A Tehran-based conservative journalist and filmmaker, who has made several trips to Iraq in recent months tells Radio Farda that the kidnapping last Wednesday of an Iranian official in Iraq was part of a plot by some Iraqis to return to Iran-Iraq hostility, in order to limit the Islamic government’s influence in Iraq. August 9, 2004 - “There are elements in Iraq who are against Iran’s successful and influential presence in Iraq, and would like to revive hostilities between the two countries,” Mohammad-Hossein Jafararian, a Tehran-based conservative journalist and filmmaker who makes frequent trips to Iraq, tells Radio Farda’s Siavash Ardalan, commenting about the possible reasons for the kidnapping last Wednesday in Iraq of an Iranian man identified as a “diplomat.”
Jafararian, a former member of Basij, the volunteer unit of the Islamic Revolutionary Guards Corps, links the kidnapping to the bombing last year during a Shiite mourning festival in Karbala in which scores of participants were killed. “The Polish army investigated that bombing and it is still not known who was responsible for attacking the mourners and shedding the blood of so many,” he says.

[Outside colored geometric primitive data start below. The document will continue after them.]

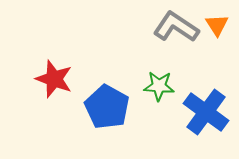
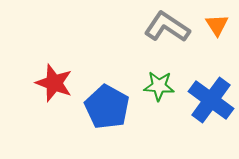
gray L-shape: moved 9 px left
red star: moved 4 px down
blue cross: moved 5 px right, 12 px up
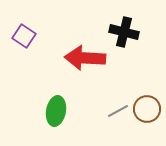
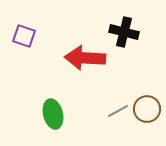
purple square: rotated 15 degrees counterclockwise
green ellipse: moved 3 px left, 3 px down; rotated 24 degrees counterclockwise
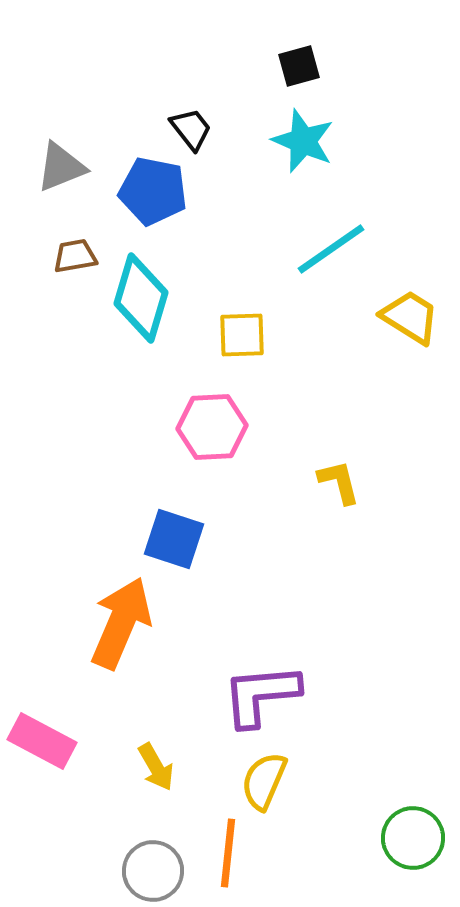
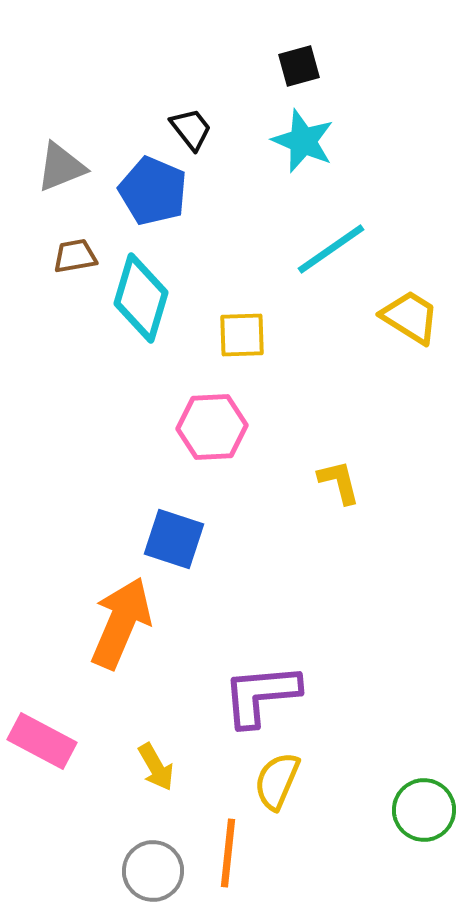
blue pentagon: rotated 12 degrees clockwise
yellow semicircle: moved 13 px right
green circle: moved 11 px right, 28 px up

The kidnapping, he adds, was an anti-Iranian act, as last year’s Karbala bombing. “Last year’s Karbala bombers and the kidnappers of the diplomat appear to be following the same goal, which is to prevent Iranians from going to Iraq’s Shiite holy cities of Karbala and Najab, because they believe that the Iranians’ pilgrimage is a guise for Iran’s interference in Iraq’s domestic affairs,” he adds.
However, he says, the diplomat’s kidnapping and the bombing of the Karbala mourners could have been the work of some hard-line Iraqi Shiite groups who are against the Shiite groups sympathetic to Iran.
“It appears that Tehran is determined to continue its diplomatic efforts in Iraq, despite the heavy price it is paying for it. This diplomacy maybe dangerous and hazardous to some in Iraq, but this does not mean that Iran should back out.”
He adds that in a recent trip to Najaf he felt he was not safe, and the main threat was from the militiamen employed by insurgent Iraqi Shiite cleric Moqtada Sadr.